In our patient, the diagnosis of everolimus-induced COP in a patient with metastatic insulinoma can be inferred: patient did not experience dyspnea and hypoxemia prior to the administration of everolimus; patient’s CT scan did not demonstrate a pattern of COP prior to the administration; patient’s symptoms and CT scan improved with a corticosteroids that combat against a speculative pathophysiology of COP, which is an inflammatory changes to bronchioles and surrounding tissue; and, there are other reports suggestive of an association of everolimus and COP as discussed above. According to the Naranjo probability scale, the association between everolimus and COP in a patient with metastatic insulinoma was a score of 5, which suggests a probable association.

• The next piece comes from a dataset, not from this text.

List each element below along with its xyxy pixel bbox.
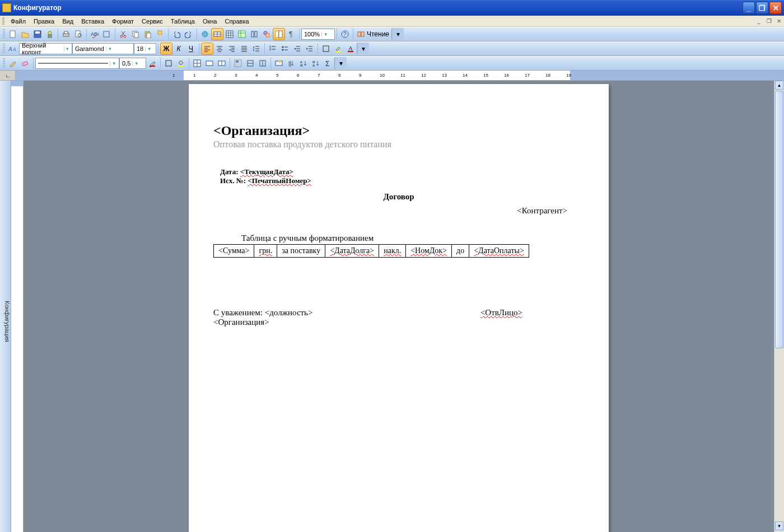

Insulinoma is a rare cause of a common presentation of hypoglycemia. Although insulinomas, when detected, have a favorable mortality rate after a surgical removal, there are some patients who present with inoperable disease. In our patient, everolimus is a valid treatment option for metastatic insulinoma demonstrated by decreased numbers of emergency room visits and decreased episodes of hypoglycemia. Although the incidence of insulinomas and pulmonary complications are rare, the medical community should be aware of fatal complications and treatments of rare diseases. While pulmonary complications have been cited as reasons for discontinuation of everolimus therapy (34), our case report highlights the use of steroids as a viable therapeutic strategy that allows successful therapy with everolimus to be continued.

In conclusion, prednisone administration is a viable treatment option for cryptogenic organizing pneumonia which was most likely caused by the administration of everolimus for the treatment of metastatic insulinoma.